14. A method for producing a transgenic plant having increased yield, increased biomass and/or increased seed yield relative to a control plant, comprising: (a) introducing and expressing in a plant or plant cell a nucleic acid encoding a PEAMT polypeptide, a FATB polypeptide, or a LFY-like polypeptide; (b) cultivating the plant or plant cell under conditions promoting plant growth and development; and (c) selecting for a transgenic plant having increased yield, increased biomass and/or increased seed yield relative to a control plant, wherein: (a) said nucleic acid encodes a PEAMT polypeptide having at least 60% sequence identity to the amino acid sequence of SEQ ID NO: 58; (b) said nucleic acid encodes a FATB polypeptide having at least 60% sequence identity to the amino acid sequence of SEQ ID NO: 93; or (c) said nucleic acid encodes a LFY-like polypeptide having at least 60% sequence identity to the amino acid sequence of SEQ ID NO: 146.

15. A transgenic plant obtained by the method of claim 14, wherein said plant has increased yield, increased biomass and/or increased seed yield relative to a control plant.

16. A transgenic plant having increased yield, increased biomass and/or increased seed yield, relative to a control plant, resulting from increased expression of a nucleic acid encoding a PEAMT polypeptide, a FATB polypeptide, or a LFY-like polypeptide as defined in claim 1, or a transgenic plant cell derived from said transgenic plant.

17. The transgenic plant of claim 16, wherein said plant is a crop plant, a monocot or a cereal.

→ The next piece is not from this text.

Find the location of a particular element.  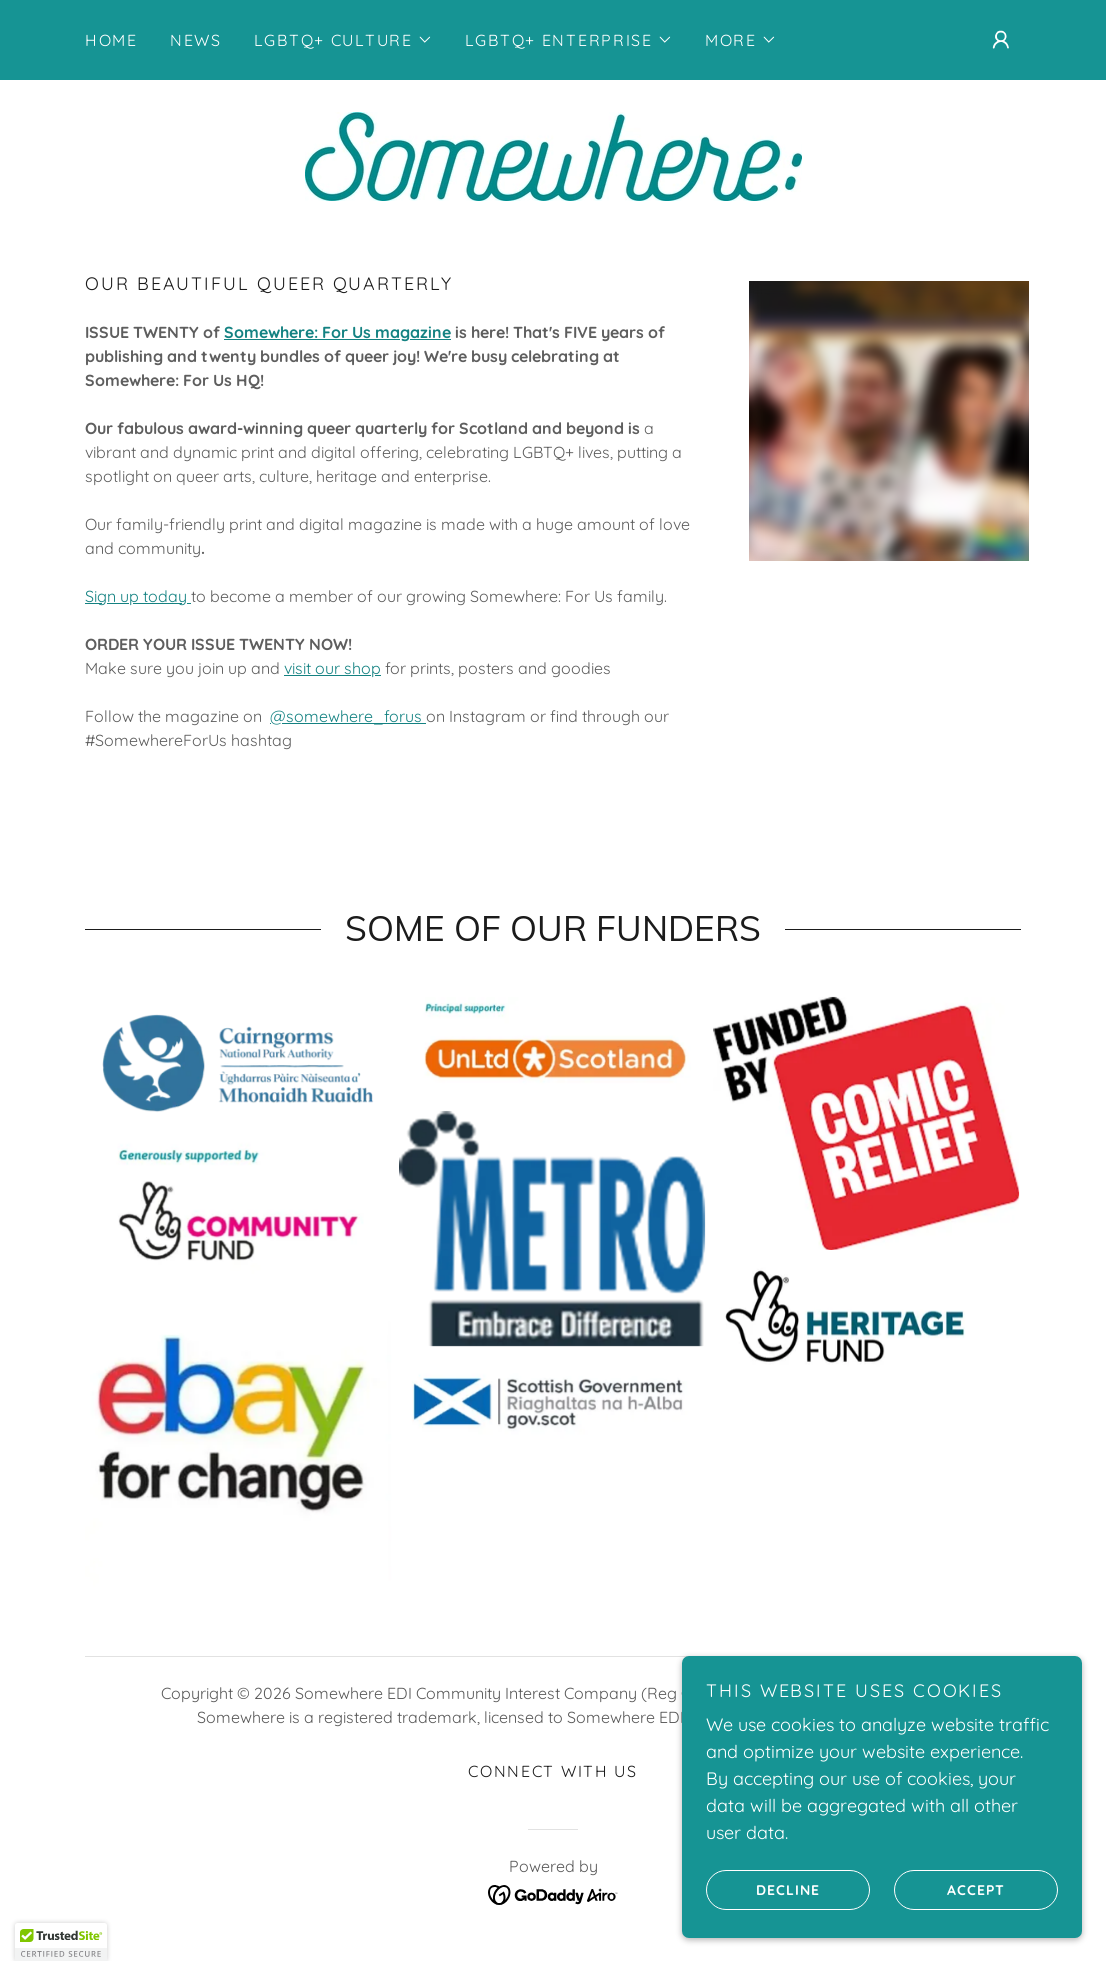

18. Harvestable parts of the transgenic plant of claim 16, wherein said harvestable parts comprise a recombinant nucleic acid encoding a PEAMT polypeptide, a FATB polypeptide, or a LFY-like polypeptide, and wherein said harvestable parts are preferably shoot biomass and/or seeds.

19. Products derived from the transgenic plant of claim 16 and/or from harvestable parts of said plant, wherein said products comprise a recombinant nucleic acid encoding a PEAMT polypeptide, a FATB polypeptide, or a LFY-like polypeptide.